I have to admit that I don't understand the type class search in Lean 3. (If there is a description somewhere, please point me to it.) In particular, given an instance like topological_ring.to_topological_add_group, will Lean enumerate all possible instances of [ring α]?

@[instance, priority 100]
protected def topological_ring.to_topological_add_group :
 (α : Type u) [_inst_1 : topological_space α] [_inst_2 : ring α] [t : topological_ring α],
  topological_add_group α :=

Gabriel Ebner (Mar 03 2020 at 17:59):

Context: I'm just looking at a type-class trace where Lean produces such wonderful instances of ring ℝ:

@domain.to_ring 
     (@integral_domain.to_domain 
        (@linear_ordered_comm_ring.to_integral_domain 
           (@decidable_linear_ordered_comm_ring.to_linear_ordered_comm_ring 
              (@discrete_linear_ordered_field.to_decidable_linear_ordered_comm_ring 
                 real.discrete_linear_ordered_field))))

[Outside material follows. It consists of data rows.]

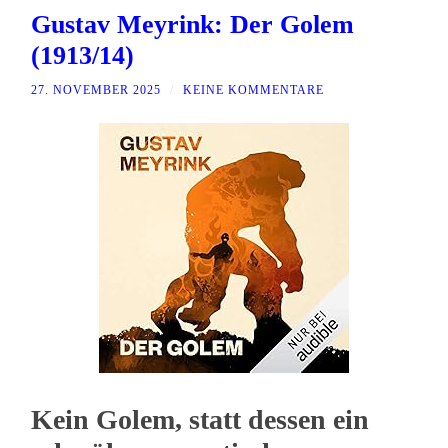
Gustav Meyrink: Der Golem
(1913/14)
27. NOVEMBER 2025
/
KEINE KOMMENTARE
Kein Golem, statt dessen ein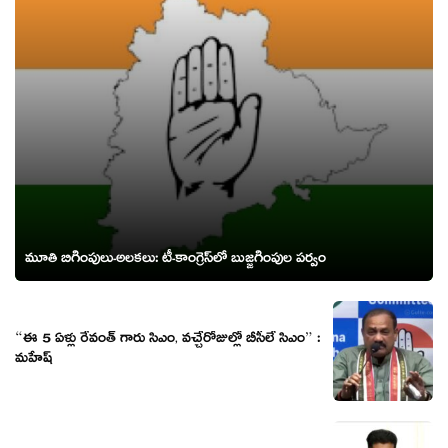
మూతి బిగింపులు-అల‌క‌లు: టీ-కాంగ్రెస్‌లో బుజ్జ‌గింపుల ప‌ర్వం
“ఈ 5 ఏళ్లు రేవంత్ గారు సిఎం, వచ్చేరోజుల్లో బీసీలే సిఎం” :
మహేష్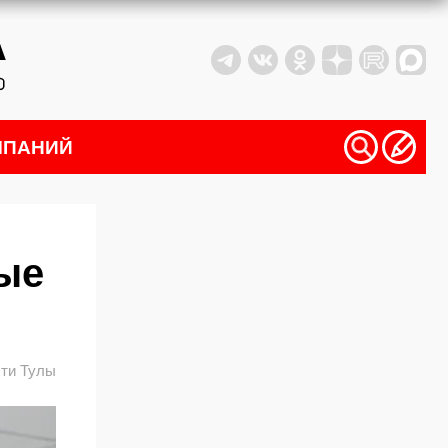
МПАНИЙ
ые
ти Тулы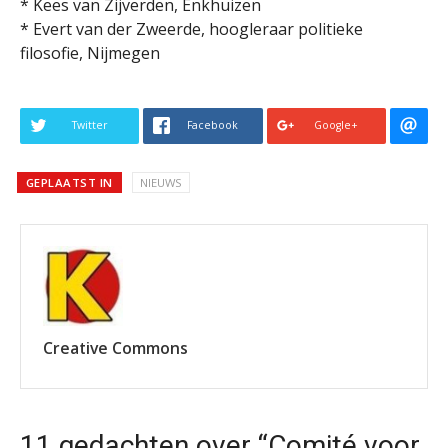
* Kees van Zijverden, Enkhuizen
* Evert van der Zweerde, hoogleraar politieke
filosofie, Nijmegen
Twitter
Facebook
Google+
GEPLAATST IN
NIEUWS
Creative Commons
11 gedachten over “Comité voor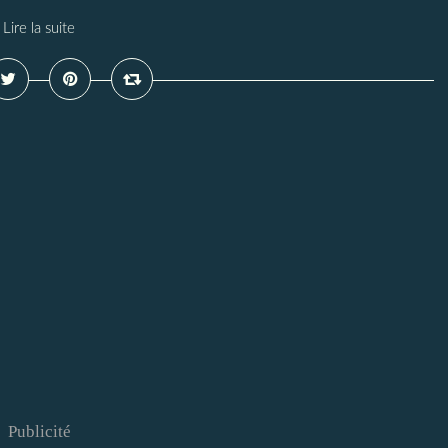
Lire la suite
Publicité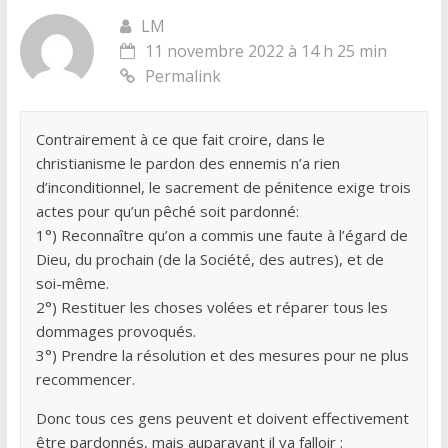
LM
11 novembre 2022 à 14 h 25 min
Permalink
Contrairement à ce que fait croire, dans le
christianisme le pardon des ennemis n’a rien
d’inconditionnel, le sacrement de pénitence exige trois
actes pour qu’un pêché soit pardonné:
1°) Reconnaître qu’on a commis une faute à l’égard de
Dieu, du prochain (de la Société, des autres), et de
soi-même.
2°) Restituer les choses volées et réparer tous les
dommages provoqués.
3°) Prendre la résolution et des mesures pour ne plus
recommencer.
Donc tous ces gens peuvent et doivent effectivement
être pardonnés, mais auparavant il va falloir :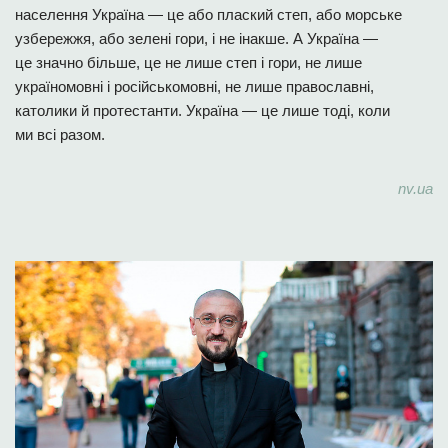
населення Україна — це або плаский степ, або морське
узбережжя, або зелені гори, і не інакше. А Україна —
це значно більше, це не лише степ і гори, не лише
україномовні і російськомовні, не лише православні,
католики й протестанти. Україна — це лише тоді, коли
ми всі разом.
nv.ua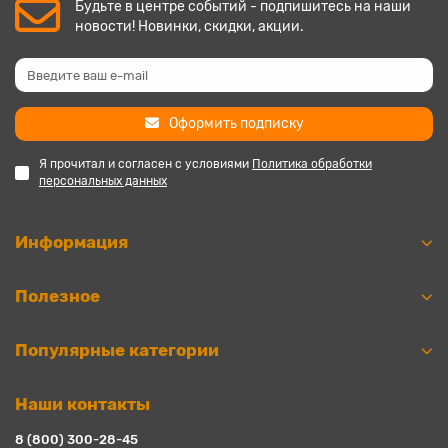
Будьте в центре событий - подпишитесь на наши
новости! Новинки, скидки, акции.
Оформить подписку
Я прочитал и согласен с условиями
Политика обработки
персональных данных
Информация
Полезное
Популярные категории
Наши контакты
8 (800) 300-28-45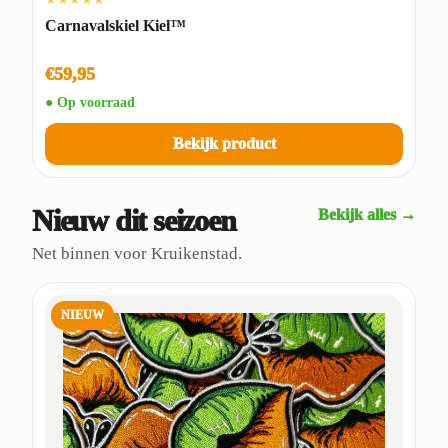
Carnavalskiel Kiel™
€59,95
● Op voorraad
Bekijk product
Nieuw dit seizoen
Bekijk alles →
Net binnen voor Kruikenstad.
NIEUW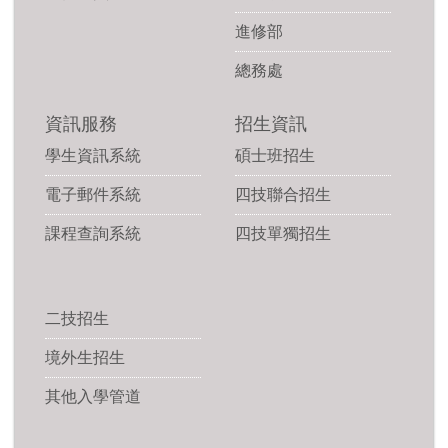
進修部
總務處
資訊服務
招生資訊
學生資訊系統
碩士班招生
電子郵件系統
四技聯合招生
課程查詢系統
四技單獨招生
二技招生
境外生招生
其他入學管道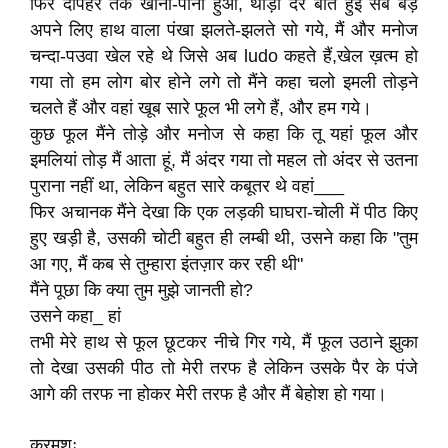
फिर दोपहर तक खाना-पीना हुआ, थोड़ी देर बातें हुई सब बड़े
अपने लिए हाथ वाला पंखा झलते-झलते सो गये, मैं और मनोज
चन्दा-पउवा खेल रहे थे जिसे अब ludo कहते हैं,खेल ख़त्म हो
गया तो हम लोग बोर होने लगे तो मैंने कहा चलो इमली तोड़ने
चलते हैं और वहां खूब सारे फूल भी लगे हैं, और हम गये।
कुछ फूल मैंने तोड़े और मनोज से कहा कि तू यहां फूल और
इमलियां तोड़ मैं आता हूं, मैं अंदर गया तो महल तो अंदर से उतना
पुराना नहीं था, लेकिन बहुत सारे कबूतर थे वहां___
फिर अचानक मैंने देखा कि एक लड़की घाघरा-चोली में पीठ किए
हुए खड़ी है, उसकी चोटी बहुत ही लम्बी थी, उसने कहा कि "तुम
आ गए, मैं कब से तुम्हारा इंतज़ार कर रही थी"
मैंने पूछा कि क्या तुम मुझे जानती हो?
उसने कहा_ हां
तभी मेरे हाथ से फूल छूटकर नीचे गिर गये, मैं फूल उठाने झुका
तो देखा उसकी पीठ तो मेरी तरफ है लेकिन उसके पैर के पंजे
आगे की तरफ ना होकर मेरी तरफ है और मैं बेहोश हो गया।
क्रमशः____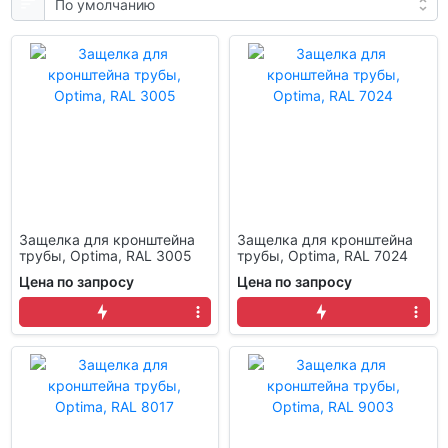
Защелка для кронштейна
Защелка для кронштейна
трубы, Optima, RAL 3005
трубы, Optima, RAL 7024
Цена по запросу
Цена по запросу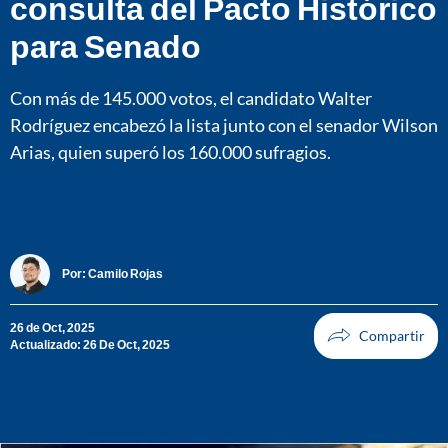
consulta del Pacto Histórico
para Senado
Con más de 145.000 votos, el candidato Walter
Rodríguez encabezó la lista junto con el senador Wilson
Arias, quien superó los 160.000 sufragios.
Por:
Camilo Rojas
26 de Oct, 2025
Actualizado: 26 De Oct, 2025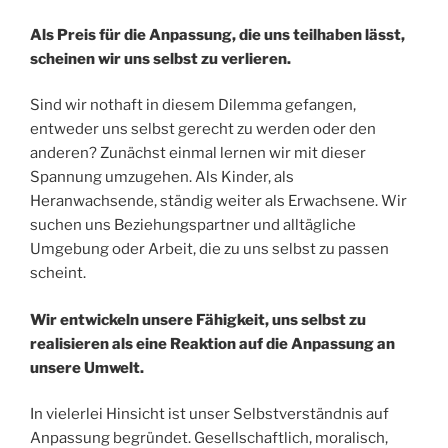
Als Preis für die Anpassung, die uns teilhaben lässt,
scheinen wir uns selbst zu verlieren.
Sind wir nothaft in diesem Dilemma gefangen,
entweder uns selbst gerecht zu werden oder den
anderen? Zunächst einmal lernen wir mit dieser
Spannung umzugehen. Als Kinder, als
Heranwachsende, ständig weiter als Erwachsene. Wir
suchen uns Beziehungspartner und alltägliche
Umgebung oder Arbeit, die zu uns selbst zu passen
scheint.
Wir entwickeln unsere Fähigkeit, uns selbst zu
realisieren als eine Reaktion auf die Anpassung an
unsere Umwelt.
In vielerlei Hinsicht ist unser Selbstverständnis auf
Anpassung begründet. Gesellschaftlich, moralisch,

Reid Barton (Mar 03 2020 at 18:00):

Yes this is really how it works

Gabriel Ebner (Mar 03 2020 at 18:02):

Is there some standard workaround? Should it be {ring ℝ} instead of [ring ℝ]?

Reid Barton (Mar 03 2020 at 18:05):

On the basis that it will be determined as the parameter of the topological_ring instance? Maybe?

Kevin Buzzard (Mar 03 2020 at 18:05):

attribute [instance, priority 1000] real.ring ?

Gabriel Ebner (Mar 03 2020 at 18:08):

real.ring is already an instance with the default priority 1000.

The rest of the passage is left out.